Wednesday, October 5, 2011

Workforce Cyclists, Poverty, and Limits in the Draft Plan

Yesterday I used the word "poverty" in a note about the thinness and poorness, the poverty, of the current bike system for most users. Seeing the word throughout the day reminded me that our analysis mostly ignores real poverty. It was clear I haven't given enough time or attention to that topic in discussing the bike plan and its process.

If you go by the Salvation Army, the Union Gospel Mission, Truitt Bros on Front Street, Rainsweet on Sunnyview, or any number of other places around town, you'll find large concentrations of people on bike and parked, locked bikes.

There are large numbers of people who bike because they may not have a choice.

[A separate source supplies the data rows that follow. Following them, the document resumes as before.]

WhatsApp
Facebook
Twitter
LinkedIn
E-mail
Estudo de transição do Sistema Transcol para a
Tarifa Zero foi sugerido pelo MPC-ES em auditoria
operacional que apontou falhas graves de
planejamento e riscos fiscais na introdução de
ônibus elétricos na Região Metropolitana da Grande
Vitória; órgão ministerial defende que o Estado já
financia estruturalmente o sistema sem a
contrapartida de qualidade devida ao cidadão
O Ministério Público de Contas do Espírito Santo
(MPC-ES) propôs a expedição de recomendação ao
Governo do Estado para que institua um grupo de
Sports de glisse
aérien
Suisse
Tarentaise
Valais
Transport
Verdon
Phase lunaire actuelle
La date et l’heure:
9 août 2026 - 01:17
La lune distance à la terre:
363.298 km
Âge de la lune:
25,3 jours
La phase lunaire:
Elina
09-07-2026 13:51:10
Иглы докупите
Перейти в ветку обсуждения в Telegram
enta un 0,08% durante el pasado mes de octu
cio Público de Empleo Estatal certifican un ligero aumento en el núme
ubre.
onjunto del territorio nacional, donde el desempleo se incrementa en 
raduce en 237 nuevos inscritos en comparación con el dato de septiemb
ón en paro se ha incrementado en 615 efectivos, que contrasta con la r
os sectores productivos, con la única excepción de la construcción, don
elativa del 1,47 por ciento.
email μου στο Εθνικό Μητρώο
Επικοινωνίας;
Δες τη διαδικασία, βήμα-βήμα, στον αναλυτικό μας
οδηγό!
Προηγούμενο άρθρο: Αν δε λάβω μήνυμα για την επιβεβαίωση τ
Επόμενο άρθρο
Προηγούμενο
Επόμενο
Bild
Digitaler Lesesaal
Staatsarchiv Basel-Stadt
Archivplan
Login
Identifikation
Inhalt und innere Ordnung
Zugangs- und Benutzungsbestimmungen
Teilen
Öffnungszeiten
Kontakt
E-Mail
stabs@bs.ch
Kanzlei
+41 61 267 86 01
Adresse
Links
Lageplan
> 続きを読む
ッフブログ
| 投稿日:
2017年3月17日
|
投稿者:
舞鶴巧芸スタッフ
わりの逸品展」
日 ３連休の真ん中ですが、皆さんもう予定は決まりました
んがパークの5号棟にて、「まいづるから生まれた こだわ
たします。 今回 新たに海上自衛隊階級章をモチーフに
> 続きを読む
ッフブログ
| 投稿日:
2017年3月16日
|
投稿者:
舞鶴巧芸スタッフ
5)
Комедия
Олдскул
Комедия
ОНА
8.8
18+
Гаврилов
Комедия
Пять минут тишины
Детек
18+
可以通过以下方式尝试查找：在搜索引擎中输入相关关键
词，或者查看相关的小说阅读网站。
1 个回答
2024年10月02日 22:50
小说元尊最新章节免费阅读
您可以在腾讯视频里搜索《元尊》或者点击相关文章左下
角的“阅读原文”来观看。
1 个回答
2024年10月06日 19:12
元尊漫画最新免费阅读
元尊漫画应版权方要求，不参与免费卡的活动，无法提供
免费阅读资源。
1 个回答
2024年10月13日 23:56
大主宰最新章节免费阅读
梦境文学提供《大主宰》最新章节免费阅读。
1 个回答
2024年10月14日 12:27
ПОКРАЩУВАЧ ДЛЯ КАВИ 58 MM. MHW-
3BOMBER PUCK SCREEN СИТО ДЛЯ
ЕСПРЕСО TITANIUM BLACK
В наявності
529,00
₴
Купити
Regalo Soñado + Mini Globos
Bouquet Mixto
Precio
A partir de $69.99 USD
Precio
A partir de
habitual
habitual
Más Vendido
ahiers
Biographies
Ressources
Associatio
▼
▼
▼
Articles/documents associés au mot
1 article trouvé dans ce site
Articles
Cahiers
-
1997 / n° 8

The Salem draft bike plan's assumed and intended audience, and the people it is meant to serve, are people who can choose to bike, who have the resources to drive or not to drive. It is mainly about discretionary transportation choices.

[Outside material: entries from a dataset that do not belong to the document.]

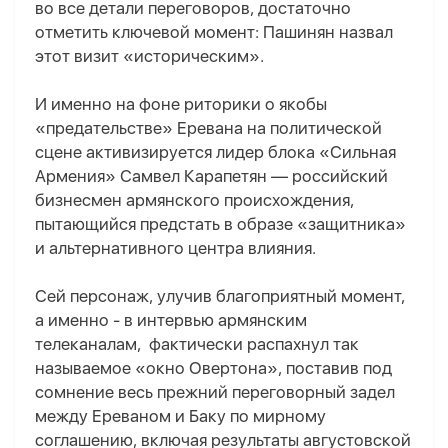
во все детали переговоров, достаточно
отметить ключевой момент: Пашинян назвал
этот визит «историческим».
И именно на фоне риторики о якобы
«предательстве» Еревана на политической
сцене активизируется
лидер блока «Сильная
Армения»
Самвел Карапетян
— российский
бизнесмен армянского происхождения,
пытающийся предстать в образе «защитника»
и альтернативного центра влияния.
Сей персонаж, улучив благоприятный момент
,
а именно - в
интервью армянским
телеканалам, фактически распахнул так
называемое «окно Овертона», поставив под
сомнение весь прежний переговорный задел
между Ереваном и Баку по мирному
соглашению, включая результаты августовской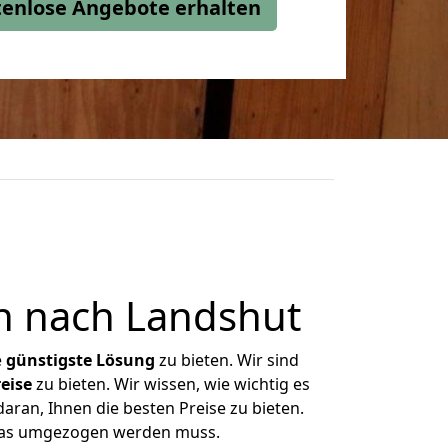
stenlose Angebote erhalten
n nach Landshut
e
günstigste
Lösung
zu bieten. Wir sind
eise
zu bieten. Wir wissen, wie wichtig es
aran, Ihnen die besten Preise zu bieten.
 was umgezogen werden muss.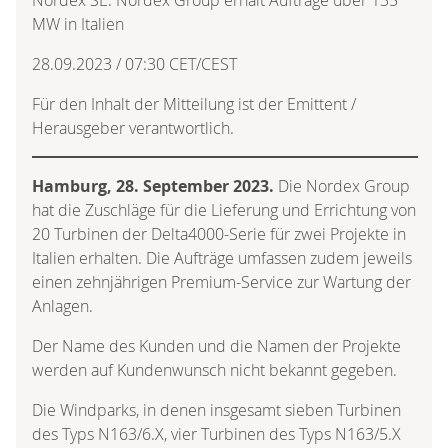
MW in Italien
28.09.2023 / 07:30 CET/CEST
Für den Inhalt der Mitteilung ist der Emittent /
Herausgeber verantwortlich.
Hamburg, 28. September 2023.
Die Nordex Group
hat die Zuschläge für die Lieferung und Errichtung von
20 Turbinen der Delta4000-Serie für zwei Projekte in
Italien erhalten. Die Aufträge umfassen zudem jeweils
einen zehnjährigen Premium-Service zur Wartung der
Anlagen.
Der Name des Kunden und die Namen der Projekte
werden auf Kundenwunsch nicht bekannt gegeben.
Die Windparks, in denen insgesamt sieben Turbinen
des Typs N163/6.X, vier Turbinen des Typs N163/5.X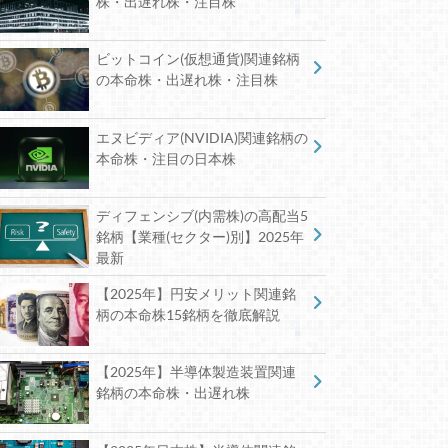
株・出遅れ株・注目株
ビットコイン(仮想通貨)関連銘柄
の本命株・出遅れ株・注目株
エヌビディア(NVIDIA)関連銘柄の
本命株・注目の日本株
ディフェンシブ(内需株)の高配当5
銘柄【業種(セクター)別】2025年
最新
【2025年】円安メリット関連銘
柄の本命株15銘柄を徹底解説
【2025年】半導体製造装置関連
銘柄の本命株・出遅れ株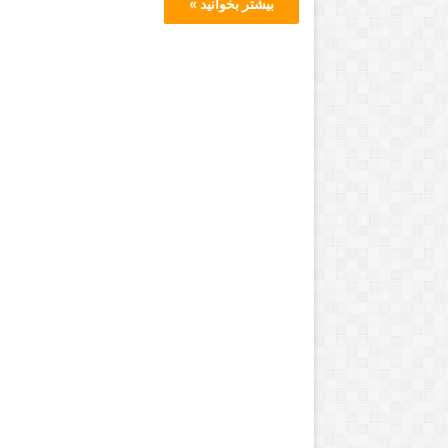
بیشتر بخوانید »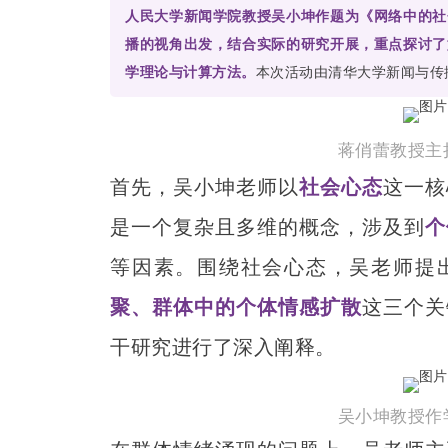
人民大学新闻学院教授吴小坤作题为《网络中的社
播的视角出发，结合实际的研究开展，重点探讨了
学理论与计算方法。
本次活动由清华大学新闻与传
蒋俏蕾教授主
首先，吴小坤老师以
社会心态
这一核
是一个复杂且多维的概念，涉及到
个
等因素。围绕社会心态，吴老师提
聚、群体中的个体情感扩散
这三个关
干研究进行了深入阐释。
吴小坤教授作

A year ago, the Los Angeles bike plan elicited some important criticism:
Probably the largest cycling demographic in Los Angeles is workforce cyclists. They are the working class day laborers, cooks, security guards, janitors, etc. – primarily Spanish-speaking immigrants, who keep Los Angeles moving by pushing the pedals to get to and from work. Dan Koeppel wrote a compelling article detailing this culture, and anyone who lives in LA is familiar with them. Yet, the proposed bike plan ignores their existence, classifying all cyclists according to the three categories given by FHWA – advanced, basic, and children.

For the plan to succeed, it must address the specific needs of workforce cyclists, and that begins with recognition.
Shown here in the 2005 Portland BTA Blueprint for Better Biking, the tripartite scheme of "fearless," "confident," and "interested" is structurally pretty similar to a scheme of advanced, basic, and children. We assume, for example, that families with children are a large portion of the "interested but concerned" segment. But we also assume that people can choose whether to bike.

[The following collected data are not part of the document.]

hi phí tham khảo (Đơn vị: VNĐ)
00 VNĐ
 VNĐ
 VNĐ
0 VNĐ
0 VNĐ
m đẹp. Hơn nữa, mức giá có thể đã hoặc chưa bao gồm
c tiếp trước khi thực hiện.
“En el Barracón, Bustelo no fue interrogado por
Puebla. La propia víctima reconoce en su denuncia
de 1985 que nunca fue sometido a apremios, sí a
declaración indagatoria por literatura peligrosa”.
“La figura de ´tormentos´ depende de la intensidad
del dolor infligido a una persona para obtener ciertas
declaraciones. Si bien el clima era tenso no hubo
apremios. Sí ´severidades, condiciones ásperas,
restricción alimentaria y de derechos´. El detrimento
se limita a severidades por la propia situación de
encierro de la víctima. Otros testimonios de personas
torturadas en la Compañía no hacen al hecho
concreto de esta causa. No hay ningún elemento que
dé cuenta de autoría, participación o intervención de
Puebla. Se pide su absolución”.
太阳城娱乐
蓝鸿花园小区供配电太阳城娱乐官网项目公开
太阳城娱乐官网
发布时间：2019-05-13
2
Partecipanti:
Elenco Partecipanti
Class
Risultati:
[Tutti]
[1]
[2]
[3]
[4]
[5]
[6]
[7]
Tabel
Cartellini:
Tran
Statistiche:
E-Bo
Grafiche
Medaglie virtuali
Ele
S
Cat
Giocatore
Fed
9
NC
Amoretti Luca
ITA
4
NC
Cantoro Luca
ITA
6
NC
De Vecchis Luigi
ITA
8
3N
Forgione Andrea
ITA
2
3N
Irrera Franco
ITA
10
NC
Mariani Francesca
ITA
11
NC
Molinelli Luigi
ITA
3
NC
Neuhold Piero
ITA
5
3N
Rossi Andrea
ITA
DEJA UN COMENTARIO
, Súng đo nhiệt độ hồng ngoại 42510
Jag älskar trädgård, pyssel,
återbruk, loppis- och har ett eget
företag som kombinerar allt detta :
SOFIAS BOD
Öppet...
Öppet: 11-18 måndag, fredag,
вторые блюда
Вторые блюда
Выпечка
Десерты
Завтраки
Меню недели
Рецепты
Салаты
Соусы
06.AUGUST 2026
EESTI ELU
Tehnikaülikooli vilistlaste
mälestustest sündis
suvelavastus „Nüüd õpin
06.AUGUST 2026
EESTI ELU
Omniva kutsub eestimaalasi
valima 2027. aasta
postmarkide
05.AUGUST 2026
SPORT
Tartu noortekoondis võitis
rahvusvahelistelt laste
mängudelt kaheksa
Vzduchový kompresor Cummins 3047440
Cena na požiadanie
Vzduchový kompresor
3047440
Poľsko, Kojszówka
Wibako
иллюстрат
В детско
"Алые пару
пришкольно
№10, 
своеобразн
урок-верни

Here in Salem the planning process didn't totally ignore workforce cyclists. Early in the process the City went out with a Spanish language survey.


But aside from the City giving Amador Aguilar a Distinguished Project Award this piece is largely submerged. Presumably it informs the project list, but does not inform the plan's discussion of demographics and user types. Workforce cyclists, the poor, and the homeless are largely invisible. They bike too. Sometimes a lot more than many of us.

I remain concerned that the draft plan does not think strategically about where and who needs to be served first and in what order. It also doesn't value bicycling as a core form of mobility. The ad hoc project list is offered a la carte, and it seems likely that a non-optimal randomness will govern the order in which projects are funded and completed. Maybe this is an unavoidable consequence of the politics of transportation just now. But it sure seems like we could try harder to guide things wisely.

1 comment:

Walker said...

True dat.

One simple policy could do more to improve any American city than all the transport studies yet or that ever will be done:

For a month every year, all electeds and senior appointed officials cannot drive or accept car rides from anyone they akready know. And for one of those weeks, the officials must do all travel outside their homes in a wheelchair.